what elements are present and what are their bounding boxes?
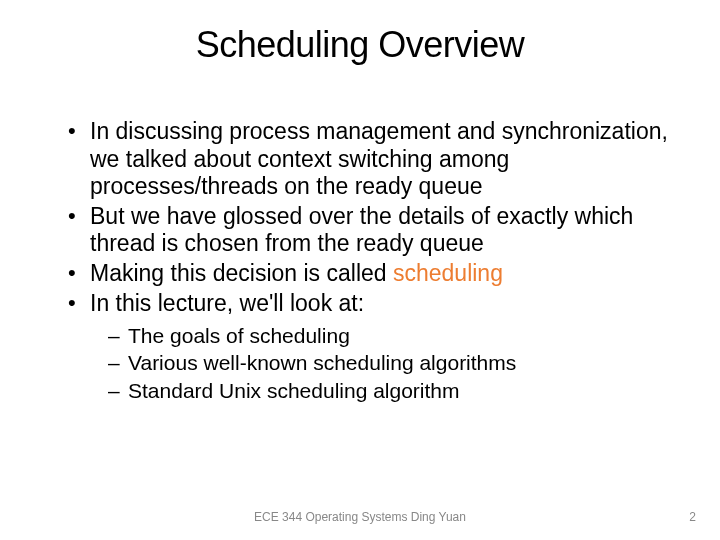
bullet-item: Making this decision is called schedulin… [62,260,670,288]
sub-bullet-list: The goals of scheduling Various well-kno… [90,323,670,403]
bullet-text: In discussing process management and syn… [90,118,668,199]
page-number: 2 [689,510,696,524]
bullet-item: But we have glossed over the details of … [62,203,670,258]
sub-bullet-text: Various well-known scheduling algorithms [128,351,516,374]
slide-content: In discussing process management and syn… [50,118,670,403]
sub-bullet-text: Standard Unix scheduling algorithm [128,379,460,402]
sub-bullet-item: The goals of scheduling [106,323,670,348]
highlighted-term: scheduling [393,260,503,286]
main-bullet-list: In discussing process management and syn… [62,118,670,403]
bullet-text: But we have glossed over the details of … [90,203,633,257]
bullet-item: In this lecture, we'll look at: The goal… [62,290,670,403]
sub-bullet-item: Standard Unix scheduling algorithm [106,378,670,403]
bullet-text: Making this decision is called [90,260,393,286]
bullet-item: In discussing process management and syn… [62,118,670,201]
slide-container: Scheduling Overview In discussing proces… [0,0,720,403]
slide-title: Scheduling Overview [50,24,670,66]
sub-bullet-item: Various well-known scheduling algorithms [106,350,670,375]
sub-bullet-text: The goals of scheduling [128,324,350,347]
bullet-text: In this lecture, we'll look at: [90,290,364,316]
slide-footer: ECE 344 Operating Systems Ding Yuan [0,510,720,524]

+ + + + + + +

** Instructions to follow **
Where a line contains the word "well", copy that line from the listing above.

** Output of the exercise **
sub-bullet-list: The goals of scheduling Various well-kno… [90,323,670,403]
sub-bullet-text: Various well-known scheduling algorithms [128,351,516,374]
sub-bullet-item: Various well-known scheduling algorithms [106,350,670,375]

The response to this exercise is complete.